Yan Yueyang, Shi Zhanpeng, Wei Haijian
College of Veterinary Medicine, Jilin University, Changchun, China.
Department of Organ Transplantation, The Affiliated Yantai Yuhuangding Hospital of Qingdao University, Yantai City, China.
Front Microbiol. 2023 Sep 7;14:1245805. doi: 10.3389/fmicb.2023.1245805. eCollection 2023.
Reactive oxygen species (ROS) are highly reactive molecules that play important roles in microbial biological processes. However, excessive accumulation of ROS can lead to oxidative stress and cellular damage.

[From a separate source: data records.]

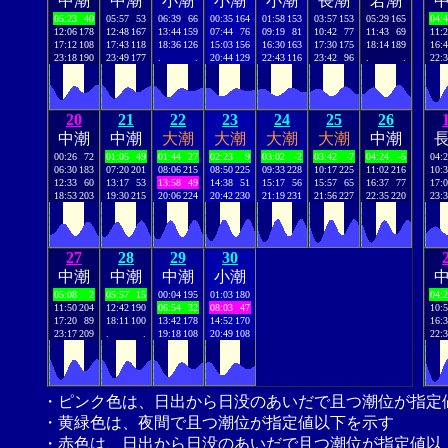
中潮
中潮
小潮
小潮
小潮
長潮
若潮
05:23
40
05:57
53
06:39
66
00:35
164
01:58
153
03:57
153
05:29
165
04:
12:06
178
12:48
167
13:44
159
07:44
76
09:19
81
10:42
77
11:43
69
11:
17:12
108
17:43
118
18:36
126
15:03
156
16:30
163
17:30
175
18:14
189
16:
23:18
190
23:49
177
.
.
20:44
129
22:43
116
23:42
96
.
.
22:
20
21
22
23
24
25
26
中潮
中潮
大潮
大潮
大潮
大潮
中潮
00:26
72
01:05
49
01:44
27
02:23
9
03:02
-2
03:42
-7
04:24
-5
04:
06:30
183
07:20
201
08:06
215
08:50
225
09:33
228
10:17
225
11:02
216
10:
12:33
60
13:17
53
13:58
49
14:38
51
15:17
56
15:57
65
16:37
77
17:
18:53
203
19:30
215
20:06
224
20:42
230
21:19
231
21:56
227
22:35
220
23:
27
28
29
30
中潮
中潮
中潮
小潮
05:08
2
05:57
15
00:04
195
01:03
180
04:
11:50
204
12:42
190
06:54
32
08:03
47
10:
17:20
89
18:11
100
13:42
178
14:52
170
16:
23:17
209
.
.
19:18
108
20:49
108
22:
・ピンク色は、日出から日没のあいだで且つ潮位が指定
・黄緑色は、夜間で且つ潮位が指定値以下を示す
・赤色は、日出から日没のあいだで且つ潮位が指定値以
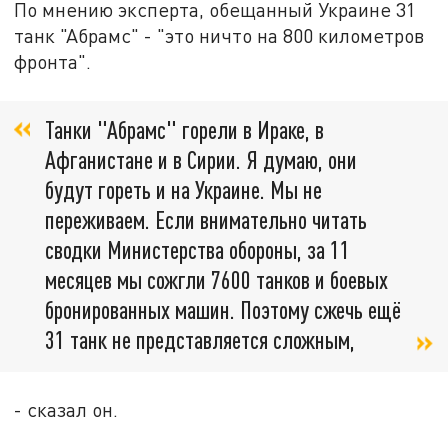
По мнению эксперта, обещанный Украине 31
танк "Абрамс" - "это ничто на 800 километров
фронта".
Танки "Абрамс" горели в Ираке, в
Афганистане и в Сирии. Я думаю, они
будут гореть и на Украине. Мы не
переживаем. Если внимательно читать
сводки Министерства обороны, за 11
месяцев мы сожгли 7600 танков и боевых
бронированных машин. Поэтому сжечь ещё
31 танк не представляется сложным,
- сказал он.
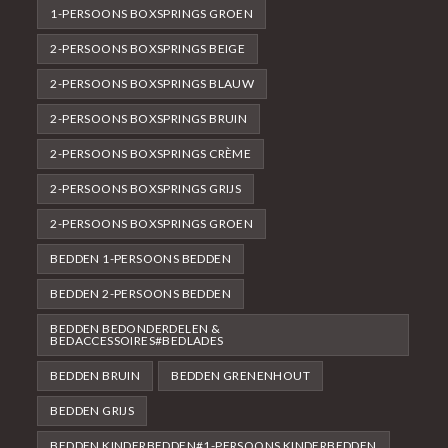
1-PERSOONS BOXSPRINGS GROEN
2-PERSOONS BOXSPRINGS BEIGE
2-PERSOONS BOXSPRINGS BLAUW
2-PERSOONS BOXSPRINGS BRUIN
2-PERSOONS BOXSPRINGS CRÈME
2-PERSOONS BOXSPRINGS GRIJS
2-PERSOONS BOXSPRINGS GROEN
BEDDEN 1-PERSOONS BEDDEN
BEDDEN 2-PERSOONS BEDDEN
BEDDEN BEDONDERDELEN &
BEDACCESSOIRES#BEDLADES
BEDDEN BRUIN
BEDDEN GRENENHOUT
BEDDEN GRIJS
BEDDEN KINDERBEDDEN#1-PERSOONS KINDERBEDDEN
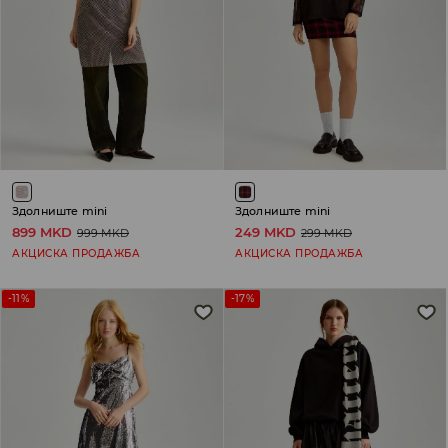
Здолниште mini
Здолниште mini
899 MKD
249 MKD
999 MKD
299 MKD
АКЦИСКА ПРОДАЖБА
АКЦИСКА ПРОДАЖБА
-11%
-17%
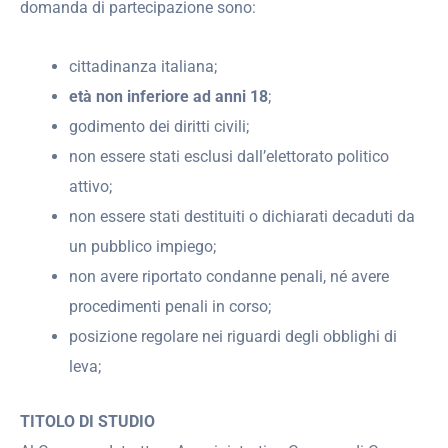
domanda di partecipazione sono:
cittadinanza italiana;
età non inferiore ad anni 18
;
godimento dei diritti civili;
non essere stati esclusi dall’elettorato politico
attivo;
non essere stati destituiti o dichiarati decaduti da
un pubblico impiego;
non avere riportato condanne penali, né avere
procedimenti penali in corso;
posizione regolare nei riguardi degli obblighi di
leva;
TITOLO DI STUDIO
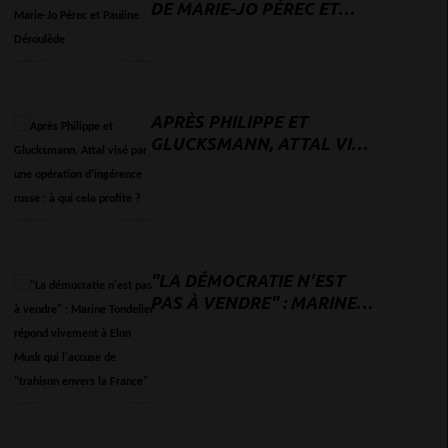
DE MARIE-JO PÉREC ET
PAULINE DÉROULÈDE
APRÈS PHILIPPE ET
GLUCKSMANN, ATTAL VISÉ
PAR UNE OPÉRATION
D’INGÉRENCE RUSSE : À
QUI CELA PROFITE ?
"LA DÉMOCRATIE N'EST
PAS À VENDRE" : MARINE
TONDELIER RÉPOND
VIVEMENT À ELON MUSK
QUI L'ACCUSE DE
"TRAHISON ENVERS LA
FRANCE"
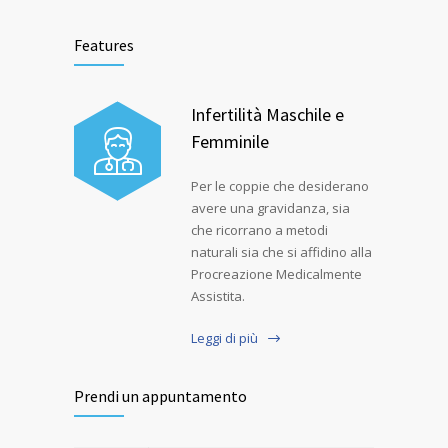
Features
Infertilità Maschile e
Femminile
Per le coppie che desiderano
avere una gravidanza, sia
che ricorrano a metodi
naturali sia che si affidino alla
Procreazione Medicalmente
Assistita.
Leggi di più
Prendi un appuntamento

Microorganism have evolved a diverse suite of enzymes to mitigate the harmful effects of ROS. Accurate prediction of ROS scavenging enzymes classes (ROSes) is crucial for understanding the mechanisms of oxidative stress and developing strategies to combat related diseases. Nevertheless, the existing approaches for categorizing ROS-related proteins exhibit certain drawbacks with regards to their precision and inclusiveness. To address this, we propose a new multi-task deep learning framework called ROSes-FINDER. This framework integrates three component methods using a voting-based approach to predict multiple ROSes properties simultaneously. It can identify whether a given protein sequence is a ROSes and determine its type. The three component methods used in the framework are ROSes-CNN, which extracts raw sequence encoding features, ROSes-NN, which predicts protein functions based on sequence information, and ROSes-XGBoost, which performs functional classification using ensemble machine learning. Comprehensive experiments demonstrate the superior performance and robustness of our method. ROSes-FINDER is freely available at https://github.com/alienn233/ROSes-Finder for predicting ROSes classes.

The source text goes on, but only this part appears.